Would you copy every line of the listing below that includes the word "della"?

### SOURCE INFORMATION
-------------------------

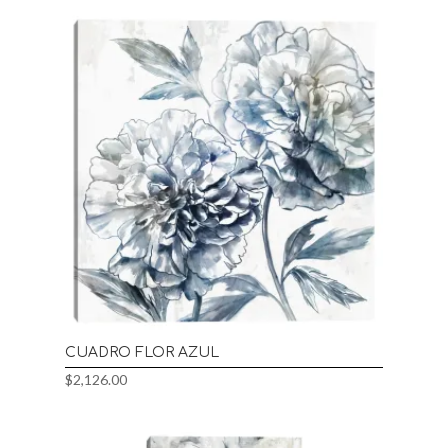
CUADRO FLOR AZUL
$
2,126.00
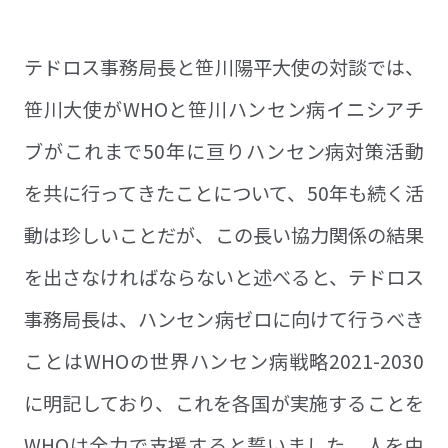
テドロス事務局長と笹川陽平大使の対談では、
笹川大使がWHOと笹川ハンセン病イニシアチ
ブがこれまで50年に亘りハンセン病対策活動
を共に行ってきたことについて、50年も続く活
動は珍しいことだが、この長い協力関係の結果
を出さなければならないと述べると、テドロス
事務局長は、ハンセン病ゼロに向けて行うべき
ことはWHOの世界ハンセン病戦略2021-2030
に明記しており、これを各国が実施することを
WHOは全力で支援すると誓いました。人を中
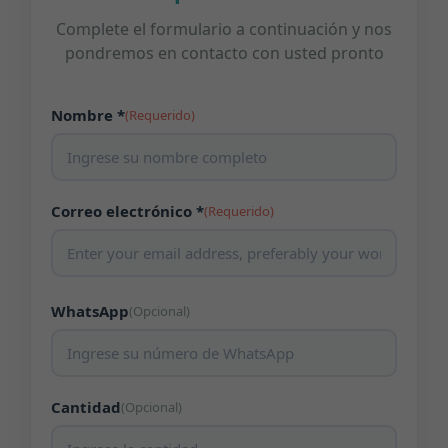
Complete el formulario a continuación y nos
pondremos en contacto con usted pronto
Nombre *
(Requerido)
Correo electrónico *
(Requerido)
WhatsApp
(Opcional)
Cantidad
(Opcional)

-------------------------

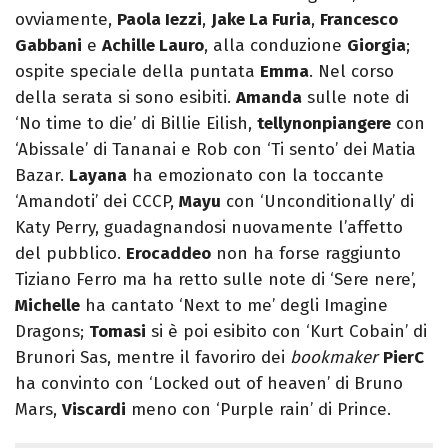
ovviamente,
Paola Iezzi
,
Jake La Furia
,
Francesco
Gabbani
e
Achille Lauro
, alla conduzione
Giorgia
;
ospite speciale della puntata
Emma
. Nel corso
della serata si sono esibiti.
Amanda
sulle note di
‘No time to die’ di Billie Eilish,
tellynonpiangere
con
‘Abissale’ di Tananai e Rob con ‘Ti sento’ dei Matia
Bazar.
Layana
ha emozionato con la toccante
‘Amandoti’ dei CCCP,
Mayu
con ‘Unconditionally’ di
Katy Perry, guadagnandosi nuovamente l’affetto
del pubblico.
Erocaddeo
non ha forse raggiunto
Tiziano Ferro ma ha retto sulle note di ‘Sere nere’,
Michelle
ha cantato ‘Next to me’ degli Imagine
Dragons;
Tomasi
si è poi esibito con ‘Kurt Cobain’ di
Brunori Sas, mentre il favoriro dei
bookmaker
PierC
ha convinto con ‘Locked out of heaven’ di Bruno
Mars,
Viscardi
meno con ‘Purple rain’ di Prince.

-------------------------

### RESPONSE AREA
ospite speciale della puntata
della serata si sono esibiti.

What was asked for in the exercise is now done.